1. I'm Gonna Sit Right Down and Write Myself a Letter 2. Home (When Shaddows Fall) 3. It's Only a Paper Moon 4. More Than I Can Wish You 5. The Glory of Love 6. We Three (My Echo, My Shadow, and Me) 7. Ac-cent-tchu-ate the Positive 8. My Valentine 9. Always 10.My Very Good Friend the Milkman 11.Bye Bye Blackbird 12.Get Yourself Another Fool 13.The Inch Worm 14.Only Our Hearts

 

WWen Paul McCartney first came to public attention in 1963, he was just 21 — mop-topped, fresh-faced, and endlessly melodic. Few could have imagined that, half a century later, he'd still be recording and releasing music with both relevance and grace. Least of all McCartney himself, whose tongue-in-cheek portrayal of dotage in When I’m Sixty-Four now reads like gentle foreshadowing rather than whimsy.

And yet, here we are. In 2012, now comfortably past the age of collecting a pension and with a knighthood tucked neatly under his belt, McCartney delivered Kisses on the Bottom — an album that seems deliberately crafted to sound exactly like the kind of record a young Paul might have imagined making “when he got old.” That it was released just in time for Valentine’s Day was no coincidence.

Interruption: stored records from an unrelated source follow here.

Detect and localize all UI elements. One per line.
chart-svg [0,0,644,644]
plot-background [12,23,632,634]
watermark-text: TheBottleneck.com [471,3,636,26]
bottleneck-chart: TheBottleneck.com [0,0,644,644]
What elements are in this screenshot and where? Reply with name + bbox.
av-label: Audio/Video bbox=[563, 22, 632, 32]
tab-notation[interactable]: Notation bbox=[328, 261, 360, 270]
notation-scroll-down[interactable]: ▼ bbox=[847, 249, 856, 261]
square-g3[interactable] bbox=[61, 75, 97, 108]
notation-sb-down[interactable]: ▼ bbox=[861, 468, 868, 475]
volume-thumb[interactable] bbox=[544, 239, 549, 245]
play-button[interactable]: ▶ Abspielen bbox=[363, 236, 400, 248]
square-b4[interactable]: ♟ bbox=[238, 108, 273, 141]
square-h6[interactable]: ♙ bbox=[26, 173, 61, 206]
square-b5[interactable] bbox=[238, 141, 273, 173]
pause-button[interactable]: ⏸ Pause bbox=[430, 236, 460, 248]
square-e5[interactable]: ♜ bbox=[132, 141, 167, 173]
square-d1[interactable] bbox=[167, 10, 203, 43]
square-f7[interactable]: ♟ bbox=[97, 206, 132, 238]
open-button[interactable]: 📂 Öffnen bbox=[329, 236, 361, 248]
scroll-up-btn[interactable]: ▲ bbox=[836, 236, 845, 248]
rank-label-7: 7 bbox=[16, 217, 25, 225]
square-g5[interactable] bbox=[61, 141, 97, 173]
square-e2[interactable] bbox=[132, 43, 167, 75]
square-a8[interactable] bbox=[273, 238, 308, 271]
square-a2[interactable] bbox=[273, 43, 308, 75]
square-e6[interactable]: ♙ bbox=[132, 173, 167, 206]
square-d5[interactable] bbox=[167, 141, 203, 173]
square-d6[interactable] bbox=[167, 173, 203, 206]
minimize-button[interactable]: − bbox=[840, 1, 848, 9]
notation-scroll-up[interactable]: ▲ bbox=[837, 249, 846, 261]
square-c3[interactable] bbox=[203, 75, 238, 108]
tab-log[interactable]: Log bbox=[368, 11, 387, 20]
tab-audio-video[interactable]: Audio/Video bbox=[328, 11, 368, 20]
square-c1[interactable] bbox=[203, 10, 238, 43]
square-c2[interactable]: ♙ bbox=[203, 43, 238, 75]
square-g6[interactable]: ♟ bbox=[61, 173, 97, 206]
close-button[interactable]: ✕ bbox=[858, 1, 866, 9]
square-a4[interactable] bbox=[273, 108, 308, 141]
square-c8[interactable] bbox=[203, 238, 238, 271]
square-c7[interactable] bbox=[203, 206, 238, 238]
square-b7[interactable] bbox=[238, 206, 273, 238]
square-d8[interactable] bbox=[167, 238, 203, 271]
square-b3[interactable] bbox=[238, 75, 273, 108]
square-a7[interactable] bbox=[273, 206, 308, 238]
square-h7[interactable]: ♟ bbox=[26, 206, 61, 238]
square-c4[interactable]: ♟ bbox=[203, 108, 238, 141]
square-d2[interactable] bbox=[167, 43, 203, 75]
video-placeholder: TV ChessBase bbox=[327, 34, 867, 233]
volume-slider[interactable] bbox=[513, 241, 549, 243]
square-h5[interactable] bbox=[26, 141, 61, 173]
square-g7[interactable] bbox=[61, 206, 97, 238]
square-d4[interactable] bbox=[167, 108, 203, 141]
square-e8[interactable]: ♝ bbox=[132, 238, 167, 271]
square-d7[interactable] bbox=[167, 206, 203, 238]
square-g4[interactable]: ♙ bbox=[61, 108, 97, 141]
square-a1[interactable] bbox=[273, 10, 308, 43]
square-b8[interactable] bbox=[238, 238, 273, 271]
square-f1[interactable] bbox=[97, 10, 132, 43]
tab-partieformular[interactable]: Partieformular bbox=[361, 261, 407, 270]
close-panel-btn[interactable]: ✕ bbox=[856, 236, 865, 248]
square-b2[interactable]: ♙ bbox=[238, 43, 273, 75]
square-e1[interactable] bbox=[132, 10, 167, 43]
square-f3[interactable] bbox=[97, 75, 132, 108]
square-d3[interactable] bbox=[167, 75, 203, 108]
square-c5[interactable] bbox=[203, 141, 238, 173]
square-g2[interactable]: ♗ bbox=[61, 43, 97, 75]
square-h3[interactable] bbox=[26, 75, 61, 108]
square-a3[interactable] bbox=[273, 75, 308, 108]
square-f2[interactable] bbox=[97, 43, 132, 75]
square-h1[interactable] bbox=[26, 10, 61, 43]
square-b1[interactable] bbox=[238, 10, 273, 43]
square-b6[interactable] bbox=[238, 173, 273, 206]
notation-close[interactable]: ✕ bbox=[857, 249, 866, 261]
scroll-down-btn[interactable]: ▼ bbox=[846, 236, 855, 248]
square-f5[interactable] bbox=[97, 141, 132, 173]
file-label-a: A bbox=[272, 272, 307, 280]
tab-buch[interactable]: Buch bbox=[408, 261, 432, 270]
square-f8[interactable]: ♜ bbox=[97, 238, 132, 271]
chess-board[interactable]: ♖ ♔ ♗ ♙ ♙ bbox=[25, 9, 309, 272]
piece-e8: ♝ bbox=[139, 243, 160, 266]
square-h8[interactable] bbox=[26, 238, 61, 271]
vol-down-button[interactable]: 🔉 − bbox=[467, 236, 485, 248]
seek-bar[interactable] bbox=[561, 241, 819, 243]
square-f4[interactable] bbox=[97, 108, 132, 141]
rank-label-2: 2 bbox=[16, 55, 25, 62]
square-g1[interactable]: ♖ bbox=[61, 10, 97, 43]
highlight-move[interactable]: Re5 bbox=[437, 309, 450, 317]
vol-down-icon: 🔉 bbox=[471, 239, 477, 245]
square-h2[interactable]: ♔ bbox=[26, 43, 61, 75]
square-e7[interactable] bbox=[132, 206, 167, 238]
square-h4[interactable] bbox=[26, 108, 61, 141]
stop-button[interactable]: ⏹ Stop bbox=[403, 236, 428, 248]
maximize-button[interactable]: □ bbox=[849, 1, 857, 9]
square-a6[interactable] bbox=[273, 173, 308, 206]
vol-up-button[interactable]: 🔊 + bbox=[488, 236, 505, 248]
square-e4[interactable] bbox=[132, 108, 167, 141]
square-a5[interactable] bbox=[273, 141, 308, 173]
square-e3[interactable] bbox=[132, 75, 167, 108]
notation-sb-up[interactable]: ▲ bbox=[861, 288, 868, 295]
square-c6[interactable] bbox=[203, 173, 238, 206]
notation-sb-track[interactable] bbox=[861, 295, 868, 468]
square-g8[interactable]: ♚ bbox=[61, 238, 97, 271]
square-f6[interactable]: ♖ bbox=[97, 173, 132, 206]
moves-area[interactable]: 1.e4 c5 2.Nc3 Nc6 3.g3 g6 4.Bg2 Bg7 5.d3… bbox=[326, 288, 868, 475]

This is McCartney in full crooner mode, paying affectionate tribute to the music hall and jazz standards of his youth. It is no great surprise. McCartney was always the romantic of the group — the man who, even in the wildest days of Beatlemania, wasn’t afraid to lace his records with orchestras, sentiment, and old-world charm. He had flirted with this style before (see A Taste of Honey or Honey Pie), but here he dives in completely. Think Sinatra with a Liverpudlian lilt.

The material — largely composed of covers — includes standards made famous by the likes of Tony Bennett and Dean Martin. McCartney handles them with disarming sincerity. His voice, now deeper and more textured with age, suits the arrangements surprisingly well. His phrasing is elegant, never forced, and the restraint on display is striking. These are not reinvented songs; they are lovingly interpreted ones.

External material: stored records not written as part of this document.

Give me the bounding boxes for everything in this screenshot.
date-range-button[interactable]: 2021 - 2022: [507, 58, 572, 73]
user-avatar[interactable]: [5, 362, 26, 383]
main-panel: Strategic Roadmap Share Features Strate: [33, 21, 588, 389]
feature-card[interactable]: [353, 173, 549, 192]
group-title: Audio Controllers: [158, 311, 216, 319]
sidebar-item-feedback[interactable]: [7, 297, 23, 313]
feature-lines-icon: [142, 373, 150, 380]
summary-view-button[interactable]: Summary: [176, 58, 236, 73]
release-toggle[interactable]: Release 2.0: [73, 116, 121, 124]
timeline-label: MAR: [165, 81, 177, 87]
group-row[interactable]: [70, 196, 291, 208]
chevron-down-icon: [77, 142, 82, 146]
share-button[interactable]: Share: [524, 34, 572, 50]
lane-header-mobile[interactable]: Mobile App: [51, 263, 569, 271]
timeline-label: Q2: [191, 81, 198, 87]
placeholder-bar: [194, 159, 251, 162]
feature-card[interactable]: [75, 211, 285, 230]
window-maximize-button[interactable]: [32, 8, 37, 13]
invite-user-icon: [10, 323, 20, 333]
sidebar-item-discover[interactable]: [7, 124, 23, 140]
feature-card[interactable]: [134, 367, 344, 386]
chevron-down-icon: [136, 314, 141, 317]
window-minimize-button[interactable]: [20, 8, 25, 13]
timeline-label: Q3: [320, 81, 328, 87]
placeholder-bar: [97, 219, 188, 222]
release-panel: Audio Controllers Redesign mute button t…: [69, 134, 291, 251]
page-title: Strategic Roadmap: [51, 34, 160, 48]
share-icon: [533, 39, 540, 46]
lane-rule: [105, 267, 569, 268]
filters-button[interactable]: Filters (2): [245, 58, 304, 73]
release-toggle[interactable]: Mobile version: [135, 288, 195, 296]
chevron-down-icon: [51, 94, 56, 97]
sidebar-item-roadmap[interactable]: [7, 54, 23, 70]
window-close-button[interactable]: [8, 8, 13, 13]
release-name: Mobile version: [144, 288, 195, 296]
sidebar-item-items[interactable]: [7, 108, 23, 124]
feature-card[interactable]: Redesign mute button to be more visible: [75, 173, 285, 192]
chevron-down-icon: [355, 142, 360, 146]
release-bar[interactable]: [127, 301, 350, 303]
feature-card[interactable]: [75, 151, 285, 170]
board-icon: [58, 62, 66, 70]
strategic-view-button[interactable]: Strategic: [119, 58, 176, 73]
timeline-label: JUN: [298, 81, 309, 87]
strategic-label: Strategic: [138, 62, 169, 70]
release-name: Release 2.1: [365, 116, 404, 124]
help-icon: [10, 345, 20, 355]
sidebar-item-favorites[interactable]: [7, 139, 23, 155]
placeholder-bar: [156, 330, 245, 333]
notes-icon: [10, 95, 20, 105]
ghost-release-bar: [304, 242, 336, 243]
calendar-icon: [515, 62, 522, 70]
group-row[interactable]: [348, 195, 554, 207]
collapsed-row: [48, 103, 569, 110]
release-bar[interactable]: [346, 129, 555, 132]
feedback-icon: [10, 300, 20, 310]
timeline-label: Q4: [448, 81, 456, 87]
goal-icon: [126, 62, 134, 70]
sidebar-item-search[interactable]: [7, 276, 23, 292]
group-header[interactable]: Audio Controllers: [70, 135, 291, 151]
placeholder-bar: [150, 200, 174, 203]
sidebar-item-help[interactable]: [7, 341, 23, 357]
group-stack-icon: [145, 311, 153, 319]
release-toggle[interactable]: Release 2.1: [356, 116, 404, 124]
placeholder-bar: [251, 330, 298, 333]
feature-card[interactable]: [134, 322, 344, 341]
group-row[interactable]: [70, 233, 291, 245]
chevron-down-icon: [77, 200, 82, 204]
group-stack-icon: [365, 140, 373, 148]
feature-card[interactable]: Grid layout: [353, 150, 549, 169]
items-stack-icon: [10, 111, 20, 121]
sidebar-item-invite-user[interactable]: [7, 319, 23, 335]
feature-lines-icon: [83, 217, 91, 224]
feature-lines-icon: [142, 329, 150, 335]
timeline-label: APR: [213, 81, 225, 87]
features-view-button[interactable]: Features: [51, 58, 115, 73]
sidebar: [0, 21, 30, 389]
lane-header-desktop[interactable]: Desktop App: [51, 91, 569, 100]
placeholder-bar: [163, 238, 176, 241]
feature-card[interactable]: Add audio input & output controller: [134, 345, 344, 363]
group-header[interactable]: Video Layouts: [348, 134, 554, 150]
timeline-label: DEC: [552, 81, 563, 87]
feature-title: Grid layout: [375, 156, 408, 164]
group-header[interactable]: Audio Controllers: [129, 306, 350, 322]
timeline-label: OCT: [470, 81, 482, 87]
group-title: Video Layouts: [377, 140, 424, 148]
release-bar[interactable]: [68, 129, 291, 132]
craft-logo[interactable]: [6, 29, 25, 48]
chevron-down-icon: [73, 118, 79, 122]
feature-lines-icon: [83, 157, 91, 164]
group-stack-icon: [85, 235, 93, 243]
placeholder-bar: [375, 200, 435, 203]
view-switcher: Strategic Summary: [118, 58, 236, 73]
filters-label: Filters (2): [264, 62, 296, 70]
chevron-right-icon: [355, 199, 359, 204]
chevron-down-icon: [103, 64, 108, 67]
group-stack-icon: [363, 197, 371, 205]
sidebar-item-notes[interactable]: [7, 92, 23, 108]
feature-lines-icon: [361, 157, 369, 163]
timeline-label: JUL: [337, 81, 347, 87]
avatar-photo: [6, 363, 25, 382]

The lone eyebrow-raiser is the inclusion of The Inch Worm — a peculiar choice that seems more suited to school assemblies than supper clubs. Originally penned by Frank Loesser and introduced in a Danny Kaye film, it is sweet, whimsical, and not particularly romantic — unless arithmetic happens to be your love language.

Curiously, McCartney’s only surviving bandmate, Ringo Starr, attempted something vaguely similar on his first solo record in 1970 — the curio that is Sentimental Journey. The results were patchy, in part because Ringo was still in his twenties and, more bluntly, lacked the vocal finesse required to pull it off. McCartney, by contrast, arrives at this project with both the years and the instincts to make it work. He is, after all, the man for whom melody has always come as naturally as breathing.

Kisses on the Bottom is not designed to compete with McCartney’s classic work. It is a side project in the truest sense — a gentle indulgence, a tip of the hat to his childhood influences. Yet for all its quietness, it reveals something fundamental about the man: his reverence for songcraft, his refusal to chase trends, and his enduring desire to create beauty.

And yes — your gram might very well enjoy this one. Though chances are, she's younger than McCartney himself.